The company has proposed a plan it values at more than $10 billion to settle trillions of dollars of opioid liabilities. If the proposal is approved by Drain, the Sacklers would pay about $4.3 billion over the next nine or 10 years and receive lifetime immunity from an array of claims.

While most of Purdue’s creditors support the settlement plan, some parties -- including an arm of the U.S. Department of Justice -- are trying to block it. The legal releases that would be granted to Sackler family members are unusually broad, they argue, and would be forced on state attorneys general who don’t want to relinquish claims against them. 

Drain indicated last week he has some “concerns” about the breadth of the releases, which court testimony has shown would protect a vast array of Sackler-related entities from past and future conduct, as well as liability related to non-opioid products. 

But David Sackler reiterated on Tuesday that members of his family would be unlikely to contribute a swath of their wealth to Purdue’s settlement if they didn’t receive sweeping legal protections. 

“This is intended to be a global release,” said Sackler, adding that he likely wouldn’t support a narrower version of the releases. Bankruptcy court is the best, and perhaps only, way to facilitate the kind of sweeping settlement the family requires, he said. “I don’t know of another forum that will allow this kind of global resolution.” 

Asset Sales

The family behind Purdue would be required to try to sell its overseas pharmaceutical businesses in the next seven years in order to fund its multi-billion dollar piece of the drugmaker’s settlement.
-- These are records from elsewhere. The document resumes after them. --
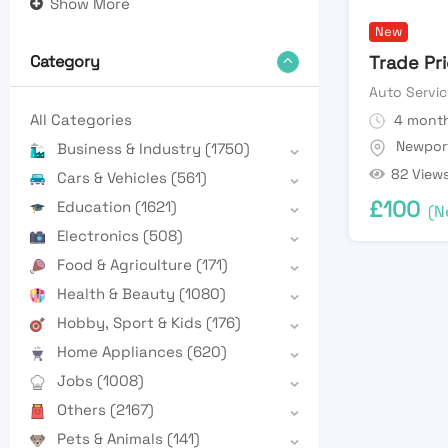
Show More
New
Trade Pr
Category
Auto Servic
All Categories
4 month
Newpor
Business & Industry
(1750)
82 View
Cars & Vehicles
(561)
£
100
Education
(1621)
(N
Electronics
(508)
Food & Agriculture
(171)
Health & Beauty
(1080)
Hobby, Sport & Kids
(176)
Home Appliances
(620)
Jobs
(1008)
Others
(2167)
Pets & Animals
(141)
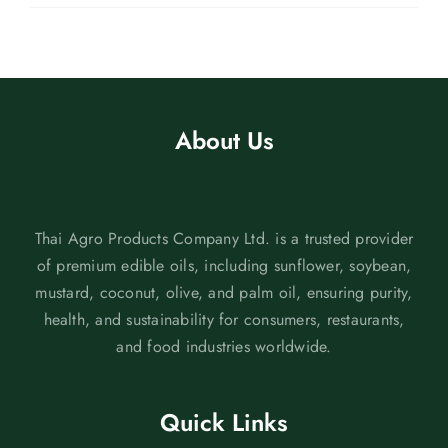
About Us
Thai Agro Products Company Ltd. is a trusted provider
of premium edible oils, including sunflower, soybean,
mustard, coconut, olive, and palm oil, ensuring purity,
health, and sustainability for consumers, restaurants,
and food industries worldwide.
Quick Links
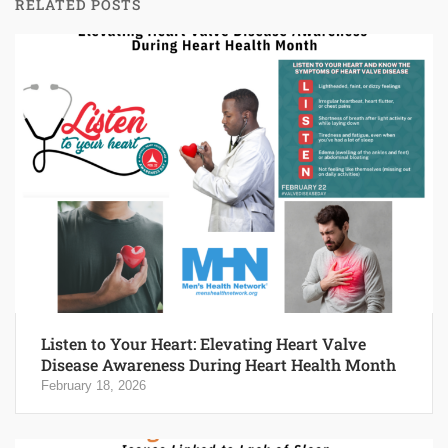
RELATED POSTS
Listen to Your Heart: Elevating Heart Valve
Disease Awareness During Heart Health Month
February 18, 2026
Those entities -- including Mundipharma -- could fetch some $4.5 billion in a sale, according to an estimate filed with the bankruptcy court.
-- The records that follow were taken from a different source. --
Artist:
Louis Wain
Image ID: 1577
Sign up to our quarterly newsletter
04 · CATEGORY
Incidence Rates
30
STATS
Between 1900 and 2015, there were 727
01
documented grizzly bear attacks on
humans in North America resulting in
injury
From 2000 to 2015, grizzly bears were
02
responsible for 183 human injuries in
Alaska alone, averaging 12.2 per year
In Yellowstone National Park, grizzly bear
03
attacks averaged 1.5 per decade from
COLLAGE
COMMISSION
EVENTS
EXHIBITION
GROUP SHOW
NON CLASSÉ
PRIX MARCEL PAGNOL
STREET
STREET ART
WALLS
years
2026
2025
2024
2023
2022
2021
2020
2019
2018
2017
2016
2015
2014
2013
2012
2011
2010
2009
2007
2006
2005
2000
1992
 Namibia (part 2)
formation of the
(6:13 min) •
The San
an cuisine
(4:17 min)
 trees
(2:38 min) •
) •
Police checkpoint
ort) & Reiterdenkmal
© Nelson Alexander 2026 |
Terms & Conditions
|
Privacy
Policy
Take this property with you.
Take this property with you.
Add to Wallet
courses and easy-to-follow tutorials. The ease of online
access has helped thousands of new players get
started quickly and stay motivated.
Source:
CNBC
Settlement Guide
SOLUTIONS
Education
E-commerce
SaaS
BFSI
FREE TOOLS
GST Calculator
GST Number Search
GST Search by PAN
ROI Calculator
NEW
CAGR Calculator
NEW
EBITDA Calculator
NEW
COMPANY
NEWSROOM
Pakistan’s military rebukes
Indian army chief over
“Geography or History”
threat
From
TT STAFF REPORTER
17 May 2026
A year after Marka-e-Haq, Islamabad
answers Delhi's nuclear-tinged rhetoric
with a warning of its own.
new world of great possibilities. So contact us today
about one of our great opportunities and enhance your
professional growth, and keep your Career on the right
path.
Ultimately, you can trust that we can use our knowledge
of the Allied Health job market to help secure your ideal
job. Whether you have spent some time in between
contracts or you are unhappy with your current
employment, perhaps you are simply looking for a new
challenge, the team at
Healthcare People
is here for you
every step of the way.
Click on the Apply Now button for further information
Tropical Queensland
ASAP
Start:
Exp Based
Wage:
But because the family’s payments would be spread over a decade -- and because overseas assets wouldn’t have to be sold immediately -- investment returns in the interim could make Purdue’s owners richer at the end of the payment period than they are now, according to a consultant hired by states opposing the deal. The wealth of the Sackler family members involved in Purdue could exceed $14 billion by 2030, even taking the settlement payments into account, compared to a net asset estimate of $10.7 billion in the most recent reporting periods, according to court papers.

When asked on Tuesday if his family might ultimately come out of the deal with more money than it had going in, Sackler pushed back. 

“I don’t think anybody can say that with any certainty,” Sackler said. “As you know, markets go up and down.”